Approved Uses of CAR T-Cell Therapy
CAR T-cell therapy has received regulatory approval for treating specific types of blood cancers, generally after other treatments have proven unsuccessful. One of the first approved indications was for B-cell acute lymphoblastic leukemia (ALL) in children and young adults. This therapy has provided a significant option for patients whose ALL has relapsed or is refractory to conventional chemotherapy.
The therapy is also approved for certain aggressive non-Hodgkin lymphomas in adults, including diffuse large B-cell lymphoma (DLBCL), primary mediastinal large B-cell lymphoma (PMBCL), and follicular lymphoma. These approvals often apply to patients who have not responded to at least two prior lines of systemic therapy.
More recently, CAR T-cell therapy has gained approval for treating multiple myeloma, a cancer of plasma cells. This offers an advanced treatment option for adult patients with relapsed or refractory multiple myeloma after they have undergone several previous therapies.

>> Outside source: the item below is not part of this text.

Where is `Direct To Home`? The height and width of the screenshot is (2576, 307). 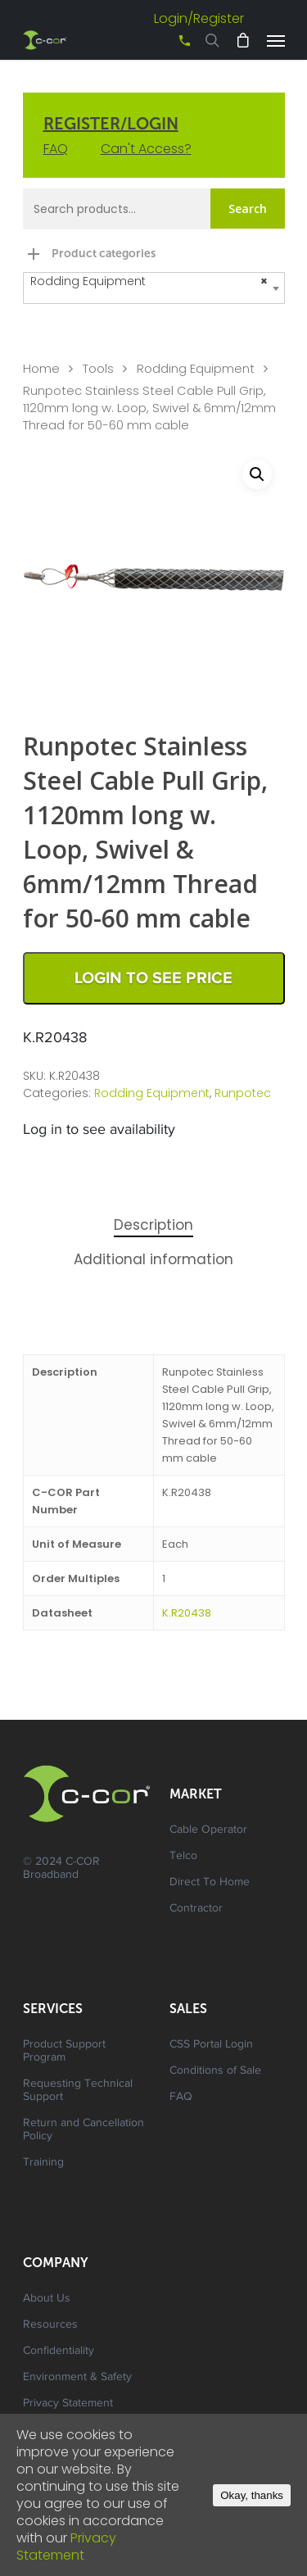 Direct To Home is located at coordinates (209, 1883).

Managing Treatment Side Effects
CAR T-cell therapy can induce significant side effects, necessitating careful monitoring in specialized medical centers. Cytokine Release Syndrome (CRS) is a common and potentially severe complication, resulting from a widespread inflammatory response. Symptoms of CRS can range from fever, fatigue, and muscle aches to more severe manifestations like low blood pressure, difficulty breathing, and organ dysfunction.
Management of CRS often involves supportive care, such as intravenous fluids and medications to manage fever and blood pressure. For more severe cases, an anti-inflammatory medication called tocilizumab, which blocks the interleukin-6 receptor, is used to counteract the inflammatory cascade.

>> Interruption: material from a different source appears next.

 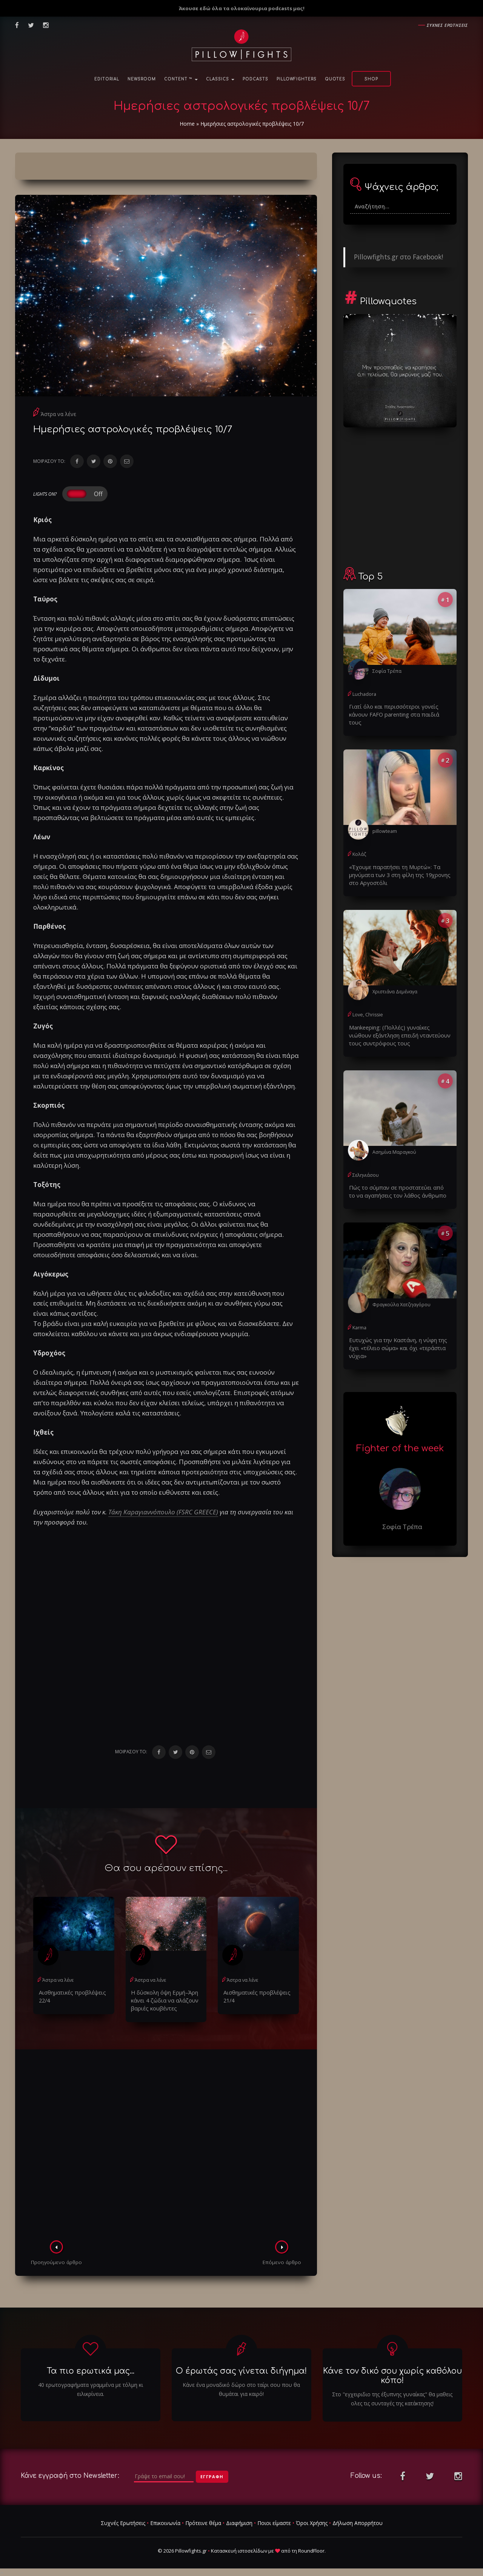 I want to click on Κολάζ, so click(x=359, y=845).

Another serious side effect is Immune Effector Cell-Associated Neurotoxicity Syndrome (ICANS), which affects the nervous system. ICANS symptoms can include confusion, language difficulties, headaches, tremors, and sometimes seizures. These neurological effects arise within the first few weeks after infusion. Management strategies for ICANS involve supportive care, close neurological monitoring, and sometimes corticosteroids to reduce inflammation in the brain.

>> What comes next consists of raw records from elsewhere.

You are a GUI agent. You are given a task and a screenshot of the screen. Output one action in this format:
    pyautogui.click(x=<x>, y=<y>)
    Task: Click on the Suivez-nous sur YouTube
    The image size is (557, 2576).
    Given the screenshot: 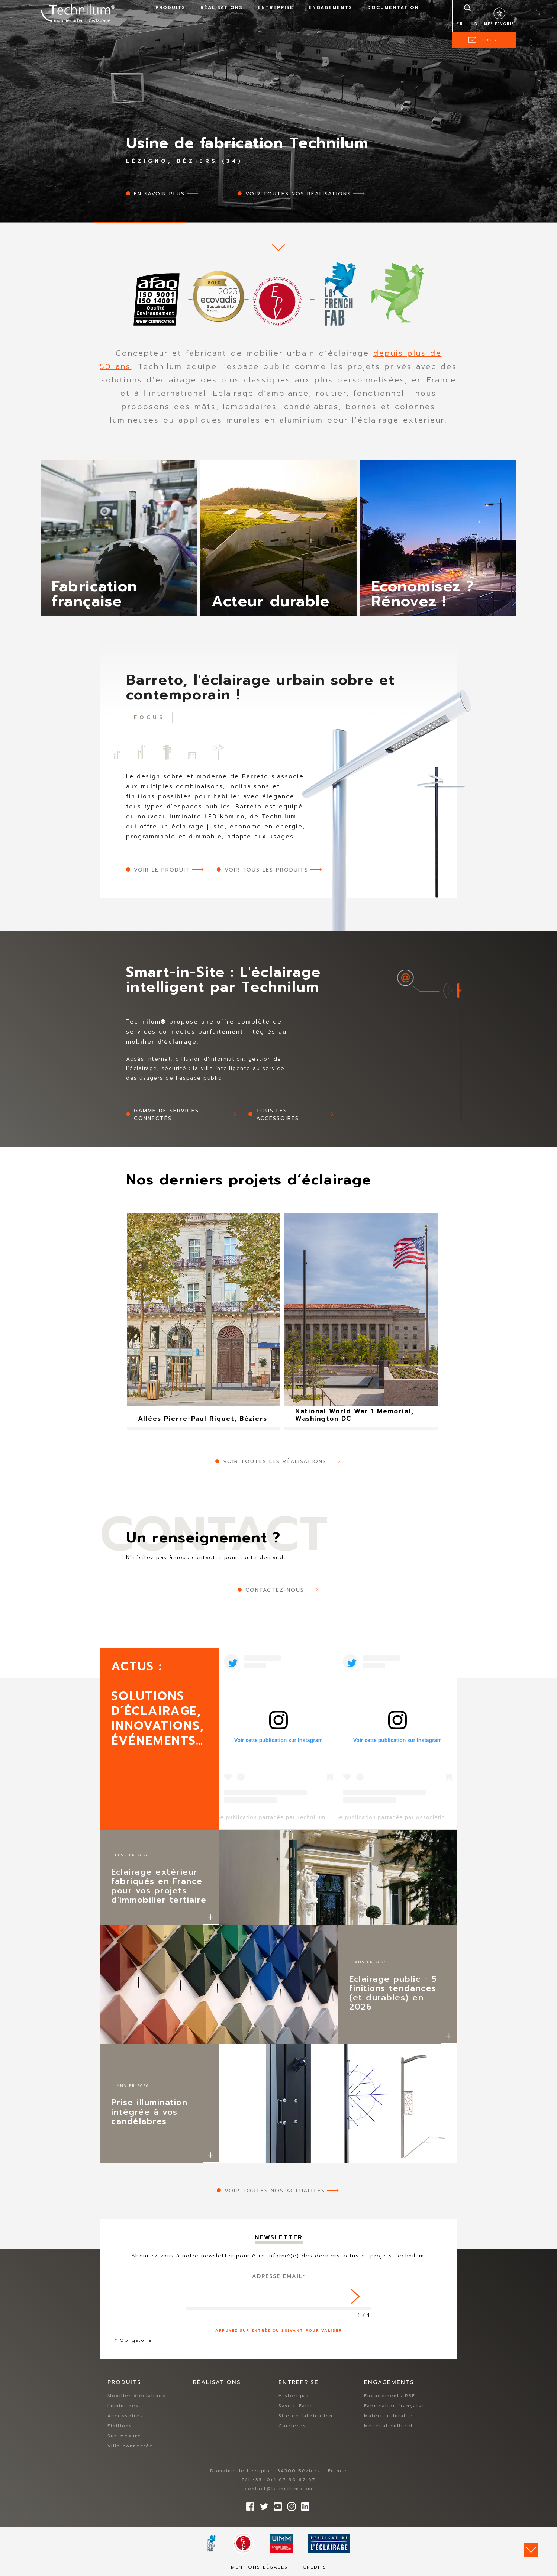 What is the action you would take?
    pyautogui.click(x=276, y=2505)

The Patient Journey with CAR T-Cells
The patient journey begins with an initial comprehensive evaluation to determine eligibility. This assessment involves reviewing medical history, current health status, and the specific cancer diagnosis.
Following evaluation, the patient undergoes apheresis to collect their T-cells. After collection, T-cells are sent to a specialized manufacturing facility, where they are genetically modified and expanded. During this manufacturing period, which can last approximately three to six weeks, patients may receive bridging chemotherapy to control their cancer progression.
Before the CAR T-cell infusion, patients typically undergo lymphodepleting chemotherapy for a few days. This chemotherapy helps prepare the body by reducing existing immune cells, creating space for the newly infused CAR T-cells to engraft and expand. The CAR T-cells are then infused intravenously, similar to a standard blood transfusion. Following the infusion, patients are closely monitored in a specialized hospital unit for several weeks to manage and mitigate potential side effects like Cytokine Release Syndrome or neurotoxicity.